• [WORK INSTRUCTION]: In the entries below, how many lines contain the string "girl"? Give the number by itself.

====== RECORDS SUPPLIED ======

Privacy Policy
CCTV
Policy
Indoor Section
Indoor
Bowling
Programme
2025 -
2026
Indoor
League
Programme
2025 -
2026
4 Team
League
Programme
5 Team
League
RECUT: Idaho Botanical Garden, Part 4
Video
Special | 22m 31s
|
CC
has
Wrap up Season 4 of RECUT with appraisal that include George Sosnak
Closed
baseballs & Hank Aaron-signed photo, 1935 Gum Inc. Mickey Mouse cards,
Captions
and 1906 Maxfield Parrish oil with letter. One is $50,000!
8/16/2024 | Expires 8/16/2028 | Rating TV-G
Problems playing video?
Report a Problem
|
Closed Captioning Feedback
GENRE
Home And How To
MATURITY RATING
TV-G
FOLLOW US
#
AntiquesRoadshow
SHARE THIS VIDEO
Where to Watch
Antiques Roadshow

======
====== RECORDS SUPPLIED ======

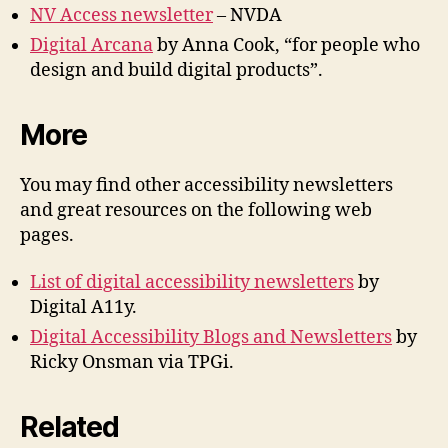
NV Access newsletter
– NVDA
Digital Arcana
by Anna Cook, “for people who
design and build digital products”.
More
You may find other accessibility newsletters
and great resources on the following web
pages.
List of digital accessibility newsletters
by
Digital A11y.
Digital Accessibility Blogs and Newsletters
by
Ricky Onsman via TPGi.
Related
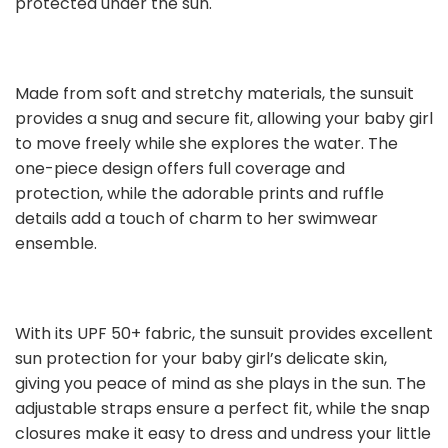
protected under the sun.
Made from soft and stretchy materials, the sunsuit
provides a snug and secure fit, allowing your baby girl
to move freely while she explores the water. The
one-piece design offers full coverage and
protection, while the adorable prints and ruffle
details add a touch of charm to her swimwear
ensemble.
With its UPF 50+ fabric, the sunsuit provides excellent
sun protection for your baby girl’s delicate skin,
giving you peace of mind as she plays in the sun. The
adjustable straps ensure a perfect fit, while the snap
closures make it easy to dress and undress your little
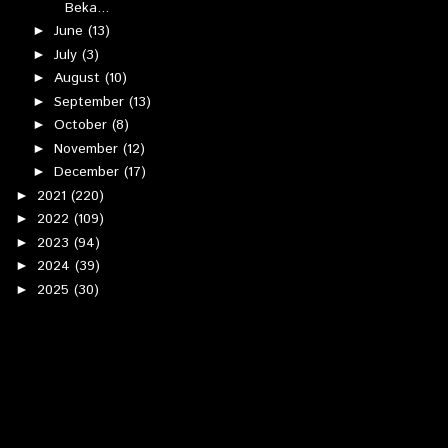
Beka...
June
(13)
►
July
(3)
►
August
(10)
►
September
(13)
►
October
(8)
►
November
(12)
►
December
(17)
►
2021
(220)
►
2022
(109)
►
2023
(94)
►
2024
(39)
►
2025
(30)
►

======
====== RECORDS SUPPLIED ======

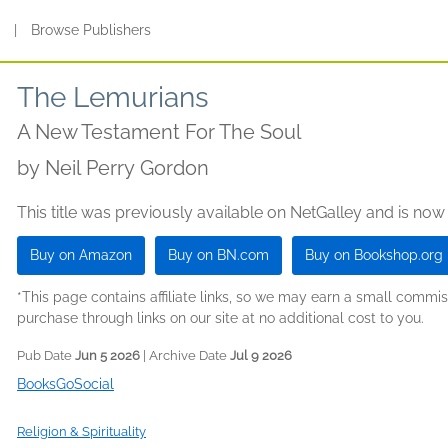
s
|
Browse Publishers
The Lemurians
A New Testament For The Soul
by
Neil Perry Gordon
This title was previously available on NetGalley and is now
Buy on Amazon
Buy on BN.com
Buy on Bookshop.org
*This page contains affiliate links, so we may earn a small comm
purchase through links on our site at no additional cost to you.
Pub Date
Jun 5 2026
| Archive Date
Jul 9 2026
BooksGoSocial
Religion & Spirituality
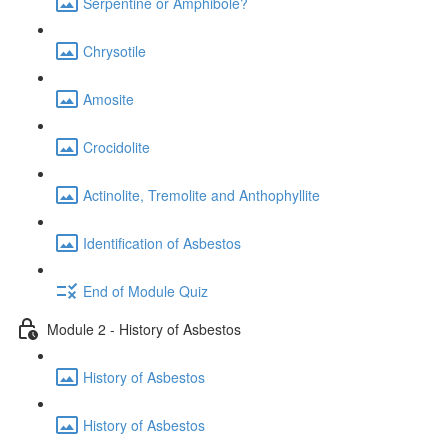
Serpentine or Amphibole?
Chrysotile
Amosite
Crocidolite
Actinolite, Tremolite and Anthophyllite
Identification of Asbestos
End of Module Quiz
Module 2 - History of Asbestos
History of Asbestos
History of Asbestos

======

• [SOLUTION BELOW]: 2